More On Rising Health Care Spending

I posted the other day that one explanation of rising health care expenditures in the US is rising wealth.  As we are wealthier than other Western nations, doesn't it make sense we would spend more on our health than other nations.

James DeLong adds:

Robert Fogel, in his NBER paper, which has more detail than his American article (and will cost you $5), looks at changes in U.S. consumption patterns from 1875 to the present. A striking number is the reduction in the costs of the basics -- food, shelter, clothing took 74% of income in 1875; 13% in 1995. This has freed up a lot of income, and one of the great gainers has been health. In 1875, it took only 1% of consumption, largely because there was little to be bought, except for patent medicines loaded with alcohol and opiates, or a saw to lop off an injured limb. By 1995, it was 9%.Leisure was another big gainer -- 17% in 1875; 68% in 1995.

So if improvements in medical technology lead people to reallocate money toward health, fine.

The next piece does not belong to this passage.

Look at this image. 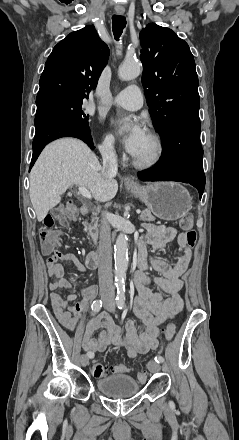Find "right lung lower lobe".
<instances>
[{"label": "right lung lower lobe", "instance_id": "right-lung-lower-lobe-1", "mask_svg": "<svg viewBox=\"0 0 239 440\" xmlns=\"http://www.w3.org/2000/svg\"><path fill=\"white\" fill-rule=\"evenodd\" d=\"M36 133L33 140V156L31 167L35 163L43 148L51 141L61 137H75L84 141L91 149H94L90 137L89 126L82 125L57 114H45L35 117Z\"/></svg>", "mask_w": 239, "mask_h": 440}]
</instances>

  • That does make sense, although I have to think that the third party system accounts for the lion's share of health care cost increases over the past ~40 years (as argued by Milton Friedment, see e.g., here: http://www.forbes.com/2009/06/18/milton-friedman-medical-insurance-opinions-columnists-health-care.html).

  • epobirs

    We spend a lot on health care because we can and because we generally get results. More so with each generation. Things that cast terror in the hearts of my grandparents when they were raising my parent, are for my generation notable historical matters. One of the greatest consumers of human lives throughout recorded history, small pox, was eliminated from the globe when I was a child. Some of the diseases that were death sentences when I was born now have substantial survival rates. (If you haven't signed up to be a bone marrow donor, look into it. They don't even need to draw blood for the genetic typing anymore and its only a minor medical procedure and easy recovery if you're called upon to save a life.)

    Dean Kamen made a very good point in a recent Popular Mechanics interview. We'd get far more for our money and the benefit would be still paying off a century from now, if instead of throwing tax dollars at funding health care, we instead had Manhattan Project-like program to deal with really expensive diseases like diabetes. If we could actually cure just 5% of diabetics at a cost of $10,000 per patient, it would save an immense sum compared to a lifetime of disease maintenance.

    That would be a far better pursuit at the federal level than encouraging public dependence on a scale to make to make the Great Society debacle look like a minor bit of spending.